Task item:
Please output the entries below from the line that contains "Schlüsseldienst für Ihren" through the final line, reproduced exactly and alone.

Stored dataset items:

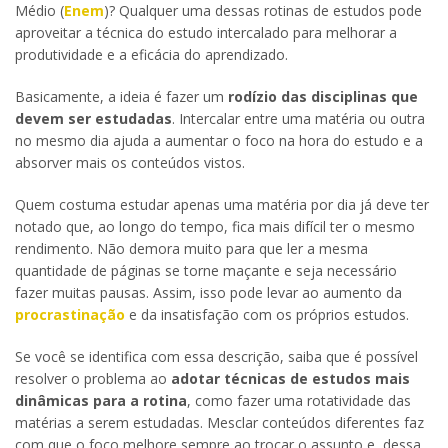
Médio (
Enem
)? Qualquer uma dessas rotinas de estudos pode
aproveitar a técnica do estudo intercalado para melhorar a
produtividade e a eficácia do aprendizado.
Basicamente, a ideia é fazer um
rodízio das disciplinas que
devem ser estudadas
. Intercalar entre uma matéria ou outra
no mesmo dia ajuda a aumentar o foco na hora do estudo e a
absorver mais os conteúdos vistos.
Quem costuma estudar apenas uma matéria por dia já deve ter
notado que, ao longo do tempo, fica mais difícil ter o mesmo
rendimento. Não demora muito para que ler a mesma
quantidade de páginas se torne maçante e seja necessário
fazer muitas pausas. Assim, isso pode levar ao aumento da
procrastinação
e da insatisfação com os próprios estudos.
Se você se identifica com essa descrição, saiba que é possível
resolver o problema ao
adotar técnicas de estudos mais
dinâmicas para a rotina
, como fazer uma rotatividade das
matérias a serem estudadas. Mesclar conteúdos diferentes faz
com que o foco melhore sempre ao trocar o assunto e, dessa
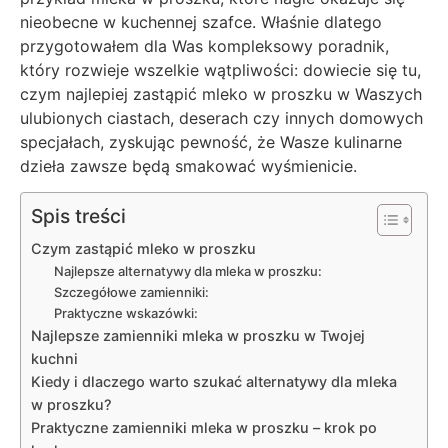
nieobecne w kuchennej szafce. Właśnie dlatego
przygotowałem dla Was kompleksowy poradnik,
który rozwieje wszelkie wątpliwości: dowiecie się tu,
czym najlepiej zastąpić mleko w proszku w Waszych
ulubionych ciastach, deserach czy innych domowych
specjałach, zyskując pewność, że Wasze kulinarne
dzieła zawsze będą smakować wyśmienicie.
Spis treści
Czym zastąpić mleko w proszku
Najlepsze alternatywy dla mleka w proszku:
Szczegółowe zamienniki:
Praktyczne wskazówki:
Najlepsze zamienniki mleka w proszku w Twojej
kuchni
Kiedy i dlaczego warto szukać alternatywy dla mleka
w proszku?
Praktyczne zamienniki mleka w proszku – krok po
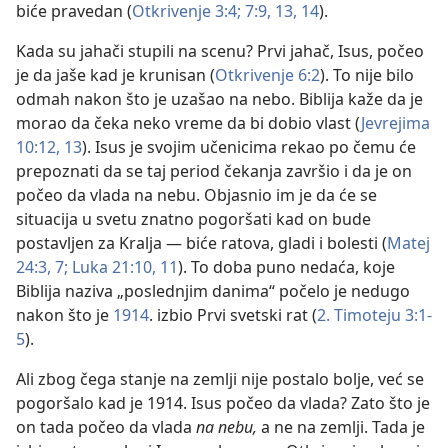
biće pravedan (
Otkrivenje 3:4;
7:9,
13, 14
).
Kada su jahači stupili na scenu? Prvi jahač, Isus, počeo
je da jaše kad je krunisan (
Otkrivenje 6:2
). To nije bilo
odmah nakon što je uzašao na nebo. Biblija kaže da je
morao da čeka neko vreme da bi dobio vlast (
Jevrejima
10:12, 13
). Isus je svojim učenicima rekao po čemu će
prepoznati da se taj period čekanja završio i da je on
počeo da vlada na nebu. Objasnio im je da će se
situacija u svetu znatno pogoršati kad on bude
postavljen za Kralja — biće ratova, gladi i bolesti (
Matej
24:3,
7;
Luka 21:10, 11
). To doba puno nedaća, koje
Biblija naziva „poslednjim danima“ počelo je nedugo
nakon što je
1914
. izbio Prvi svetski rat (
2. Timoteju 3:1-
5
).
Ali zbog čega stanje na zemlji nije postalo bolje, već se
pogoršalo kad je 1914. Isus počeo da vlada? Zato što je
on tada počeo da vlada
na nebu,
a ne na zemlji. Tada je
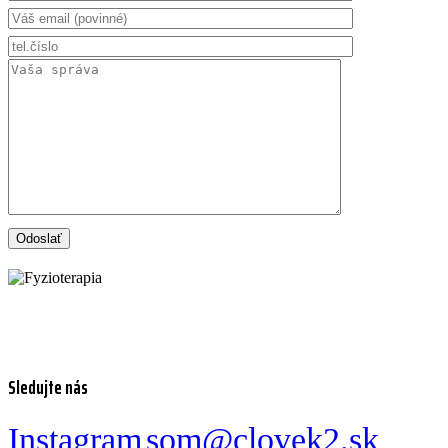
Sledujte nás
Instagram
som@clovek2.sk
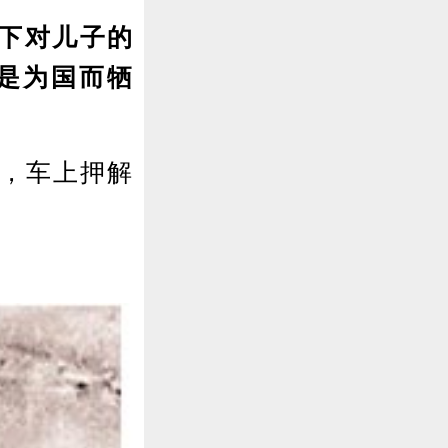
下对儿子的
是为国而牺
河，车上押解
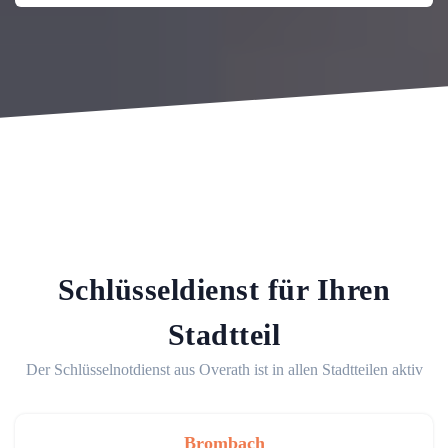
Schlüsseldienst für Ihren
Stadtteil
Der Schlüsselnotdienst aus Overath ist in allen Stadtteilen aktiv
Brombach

Answer section:
Schlüsseldienst für Ihren
Stadtteil
Der Schlüsselnotdienst aus Overath ist in allen Stadtteilen aktiv
Brombach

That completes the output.